Ein Statement das realistischer nicht sein könnte, selbst wenn von offizieller Seite stets beteuert wird, dass alles auf gegenseitigem Einverständnis beruht. Seit 1992 besteht mit Syrien ein Freundschafts- und Verteidigungsbündnis. Die Forderung in der UN-Resolution vom Donnerstag nach Abzug aller ausländischer Truppen aus dem Libanon bezeichnete der syrische UN-Botschafter als "lächerlich". "Syrien ist keine ausländische Macht. Sie ist dort auf Wunsch der libanesischen Regierung".

Präsident Lahoud präsentierte Syrien stets als den großen Bruder, mit seinen 20.000 bis 30.000 Mann ein notwendiger Schutz- und Bündnispartner Libanons im Widerstand gegen Israel. Diese Haltung brachte ihm jetzt auch die Stimmen der Hisbollah. "Wir sind für eine Verlängerung der Amtszeit des Präsidenten, weil er immer den Widerstand verteidigt und unterstützt hat". "Außerdem", so hieß es in der Erklärung des 12 Abgeordneten starken "Loyalty to the Restistance Block" weiter, "trägt der simple Austausch von Personen nichts zur Lösung der gegenwärtigen Probleme bei".

Von der vom UN-Sicherheitsrat am Donnerstag verabschiedeten Resolution zeigte sich kaum einer der libanesischen Regierungspolitiker beeindruckt.

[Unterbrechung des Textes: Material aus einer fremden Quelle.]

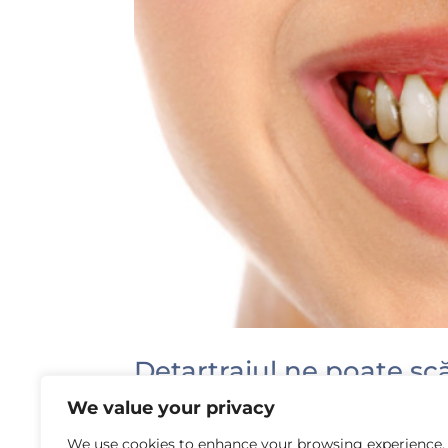
Detartrajul ne poate sc
by
Laura Rusu
|
Sep 12, 2016
|
Afecțiunile gin
We value your privacy
We use cookies to enhance your browsing experience,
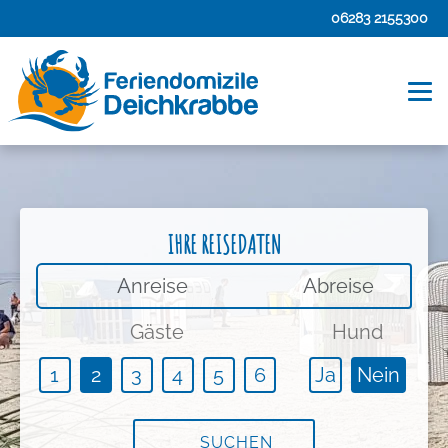
06283 2155300
IHRE REISEDATEN
An-/Abreise
Gäste
Hund
1
2
3
4
5
6
Ja
Nein
SUCHEN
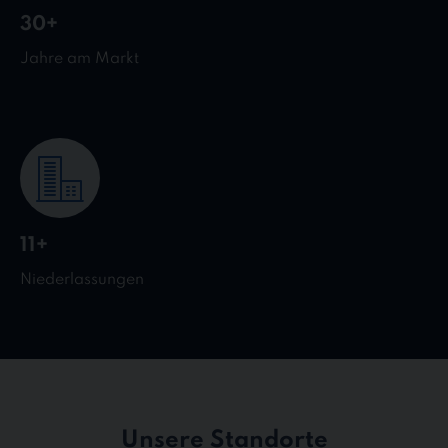
30+
Jahre am Markt
11+
Niederlassungen
Unsere Standorte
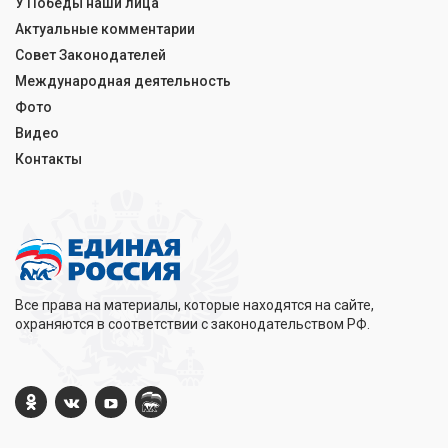
У Победы наши лица
Актуальные комментарии
Совет Законодателей
Международная деятельность
Фото
Видео
Контакты
Все права на материалы, которые находятся на сайте,
охраняются в соответствии с законодательством РФ.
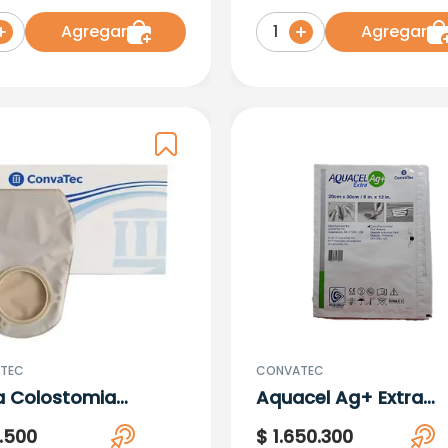
1357 X 10 Un
416420 X 10 Unidades
Agregar
Agregar
1
TEC
CONVATEC
a Colostomia
Aquacel Ag+ Extra
able 70Mm Rf
20Cmx30Cm X 5
.
500
$
1
.
650
.
300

Die Zielrichtung der Resolution sei auf eine Machtkonsolidierung der USA im Mittleren und Nahen Osten ausgerichtet. "Washington weiß genau", sagte Staatsminister, Bahara Merheij, im Radio "Die Stimme des Libanons", "dass der Schlüssel zur Kontrolle des Libanons, Palästinas und des Iraks in erster Linie Syrien ist. Man will den Druck auf das Zentrum des Widerstands gegen den von den USA unterstützten Zionismus erhöhen". Die Forderungen nach "freien und fairen Wahlen des Präsidenten" seien nur vorgeschobene Gründe. Die entscheidenden Punkte sind jedoch der "Abzug aller ausländischer Truppen" (Syrien) und die "Entwaffnung aller Milizen" (Hisbollah). So würde man am liebsten den Libanon auf einem Silbertablett Israel präsentieren.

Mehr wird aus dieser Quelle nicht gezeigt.